Geçtiğimiz haftalarda kuantum bilgisayarların temel işleyiş prensiplerinden bahsetmiş, ve bu sektörde yaşanan güncel gelişmeleri özetlemiştik. Bu hafta ise kuantum mekaniğiyle ilgili daha temel bir konuyu ele almak istiyorum.
Şu soruyla yola çıkalım: 20. yüzyıl başlamadan önce, gözle görülebilen bütün fiziksel fenomenler klasik mekanik ile açıklanabiliyorken, nasıl oldu da bilim dünyası kuantum mekaniğinin gizemli dünyasını keşfetti?
19. yüzyılda, alışkın olduğumuz fizik kanunları için işlerin pek yolunda gitmediği bazı gözlemler söz konusuydu. Bunlardan biri, üzerine gelen bütün elektromanyetik dalgaları soğuran ve bulundugu sıcaklığa göre ışınım yapan “siyah cisim” adını verdiğimiz bir objeyle ilgiliydi. O zamanın bilinen klasik fiziğinin kanunlarına göre, söz konusu bu siyah cisimlerin elektromanyetik spektrumda artan frekanslarda (dolayısıyla küçülen dalga boylarında) sınırsız olarak ve artan miktarda enerjiyle ışınım yapması gerekiyordu. Kendi kendine sonsuz miktarda enerji yayan bir siyah cisim olması beklenemeyeceğinden, klasik fiziğin kurallarını çatırdatmaya başlayan kendine has kurallara sahip bir atom-altı dünyanın varlığı aşikardı. Bu, fizikçilerin kuantum dünyasına eğilmelerini sağlayan sorulardan biri oldu.

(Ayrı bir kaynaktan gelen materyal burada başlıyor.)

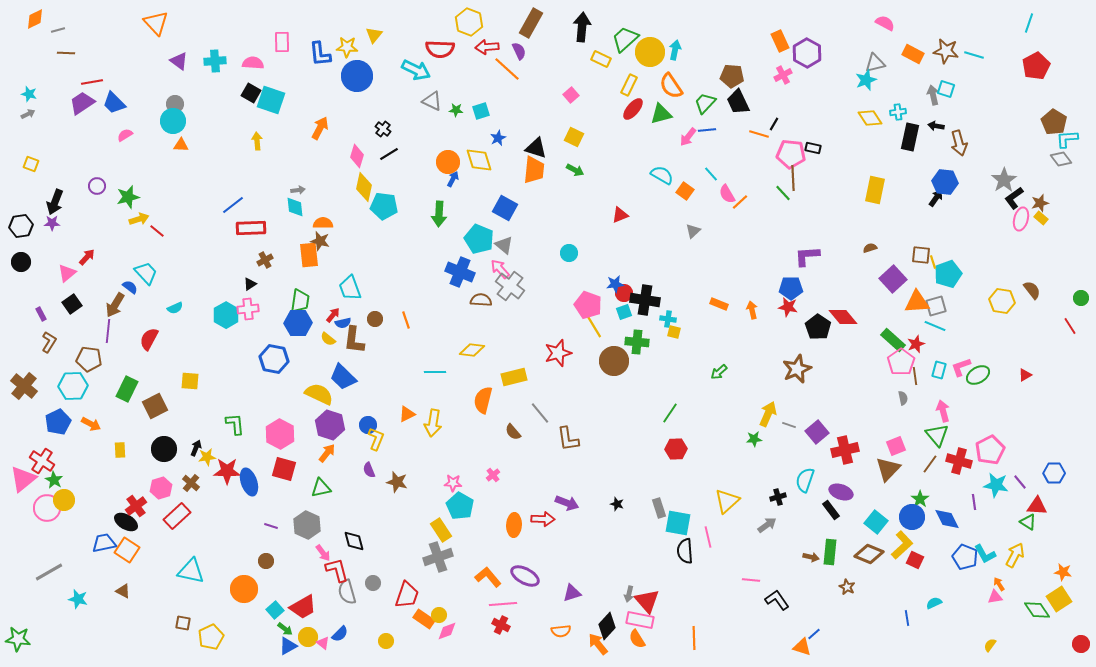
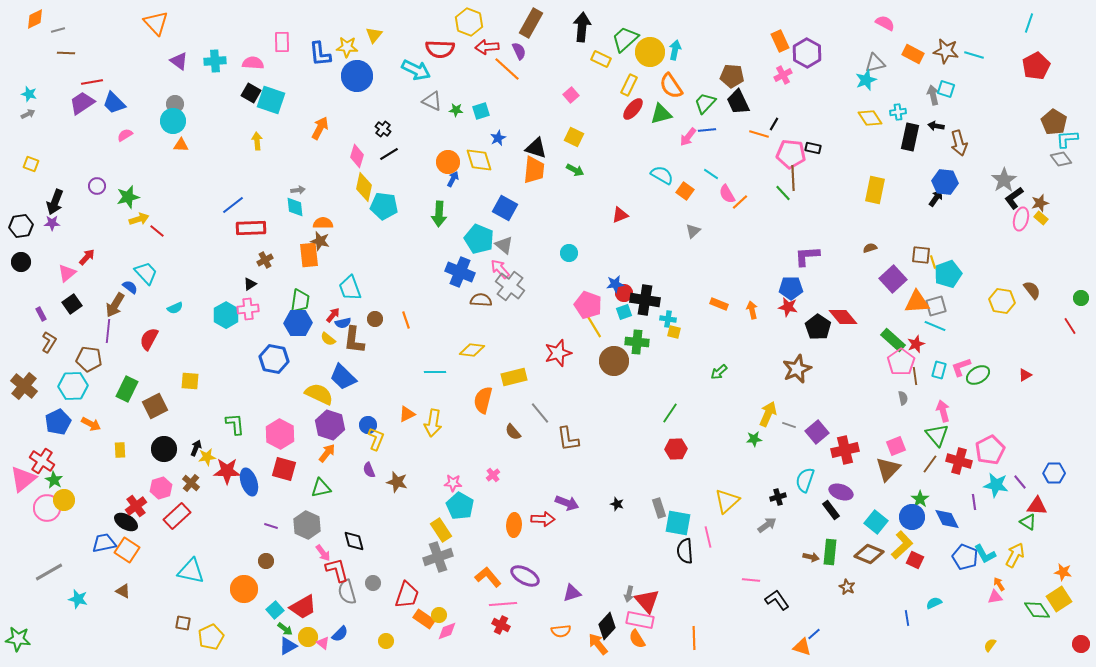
cyan line at (711, 174): rotated 14 degrees counterclockwise
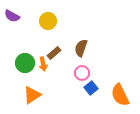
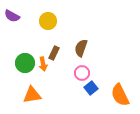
brown rectangle: rotated 24 degrees counterclockwise
orange triangle: rotated 24 degrees clockwise
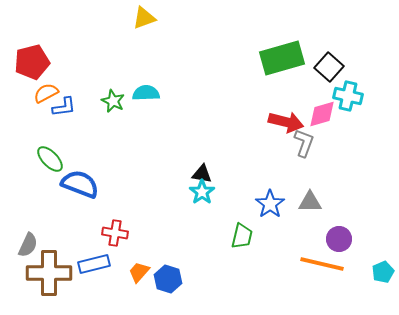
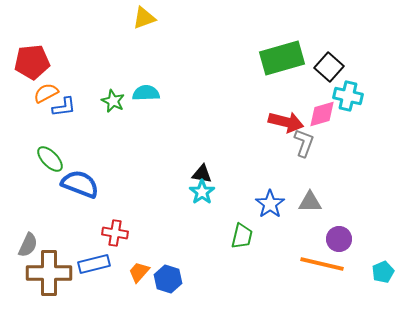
red pentagon: rotated 8 degrees clockwise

Buna benzer bir başka ilginç durum ise bir atomu klasik fizik ile modellemeye çalıştığımızda karşımıza çıkıyor. Elektronları protonlar etrafında bir yörüngede dönen cisimler olarak modellediğimizde -tıpkı gezegenlerin yörüngesel hareketinde olduğu gibi- elektronun hızından kaynaklanan bir “merkez-kaç” kuvveti ve bu kuvveti dengeleyen, elektron ile proton arasındaki bir çekim kuvvetinden oluşan bir sistemden söz etmiş oluyoruz. Ancak buradaki önemli nokta, elektronun ivmeli bir hareket yapıyor oluşu…
İvmeli hareket yapan elektronların elektromanyetik ışıma yaptıklarını ve bundan dolayı enerji kaybettiklerini biliyoruz. Enerjilerini kaybettikleri bu durumda elektronların gittikçe küçülen bir spiral yolu takip ederek atom çekirdeğine doğru “düşmesi” ve protonlara çarpması gerekiyor. Ancak gerçekte gözlediğimiz durum bu değil. Bu yüzden, klasik fiziğin mekanik prensipleriyle kurduğumuz modeller, bir atomun nasıl stabil kalabildiğini açıklamakta net bir şekilde başarısız kalıyor. Atom-altı dünyanın matematiğini en doğru şekilde betimleyen kuantum mekaniği ise bu gibi problemleri ortadan kaldırıyor. Örneğin kuantum fiziği ile birlikte, elektronların gerçekte birer “cisim” yerine dalga denklemiyle betimlenen parçacıklar olarak ele alınmak zorunda olduğu bir dünyaya adım atıyoruz. Kuantum mekaniğinin gelişiminin perde arkasında, bilim insanlarının aklını yıllar boyunca kurcalayan işte bu gibi ilginç durum ve sorular yatıyor.